For whatever reason the chorus was cut. Considering the lack of playing space, this was no great loss, and stage director Ann Woodhead (who was absent in the printed program - odd!) even staged a mute mock-ballet: walk-on servants swooped and waltzed with mops and brooms and dusters and such, receiving well-deserved hoots of laughter from the audience. In fact, Ms. Woodhead was able to work miracles with her proscribed resources, coaxing lusty comic performances from all.

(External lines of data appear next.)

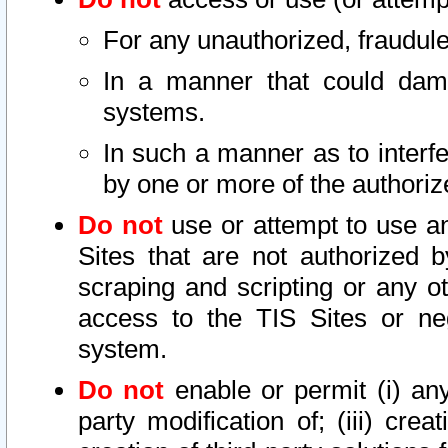
For any unauthorized, fraudule
In a manner that could dama
systems.
In such a manner as to interf
by one or more of the authoriz
Do not
use or attempt to use a
Sites that are not authorized b
scraping and scripting or any ot
access to the TIS Sites or ne
system.
Do not
enable or permit (i) any 
party modification of; (iii) creat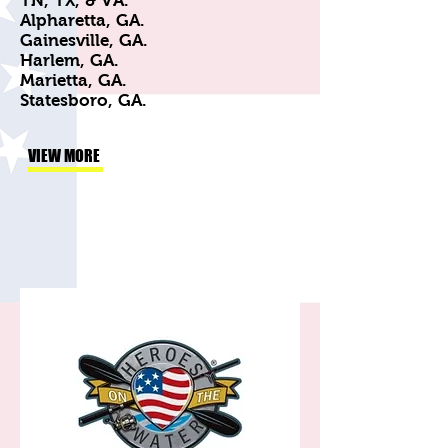
TN, TX, & VA.
Alpharetta, GA.
Gainesville, GA.
Harlem, GA.
Marietta, GA.
Statesboro, GA.
VIEW MORE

The four principals served their parts well in varying degrees. Sara LaMesh's kittenish Norina was possessed of a crisp coloratura, approaching her cadenzas, trills and soaring high notes with ease and precision. Her entrance as the phony bride Sofronia, dressed like a frothy pink mushroom, was a hoot. Ben Brady brought a rich and lush baritone to his rendition of the scheming Dr. Malatesta. Bojan Knezevic's Pasquale was an audience favorite, evoking peels of laughter with every mugged expression. His basso buffo suited the role well, delivering those deep lower notes with comic as well as musical aplomb. The two men were superbly adept in their Act III patter duet, spitting out their words faster than Superman’s speeding bullet while just about outpacing the supertitles. Other marvelous Donizettian musical jokes between singers and orchestra were unfortunately lost, due, I imagine, to the acoustical issues mentioned above.

But it was Sergio Gonzalez, inhabiting the most thankless role in the opera (the hapless Ernesto) that stole the stage and won the day. From his very first entrance, in the goofiest bright turquoise suit imaginable, it was clear that Mr. Gonzalez possesses the total package. His voice, though small, sparkled with graceful beauty and intelligent musicianship. His Act III serenata was a case in point. Highlighting a gorgeous falsetto and delicately shaped phrasing, his winning rendition was enhanced by a total connection between voice and body, leaving the audience in no doubt as to what he was singing about. The love duet with LaMesh that followed reached romantic heights. The audience swooned!

Those who relish their opera in intimate settings should watch for Mr. Gonzalez. His liquid voice, subtle mastery of expression and phrasing and his innate integration of singing and physicality are superbly suited to the smaller European houses, as well as those intimate opera producers who still survive here in the U.S. I hope the young man goes far.

If the Mendocino Music Festival can attend to those pesky acoustical issues and borrow a few dollars from the orchestral Peter to pay their starving production Paul, their already pleasant and entertaining opera proceedings could be elevated several notches. And please give credit to the stage director and the supers!

As they say, a good time was had by all.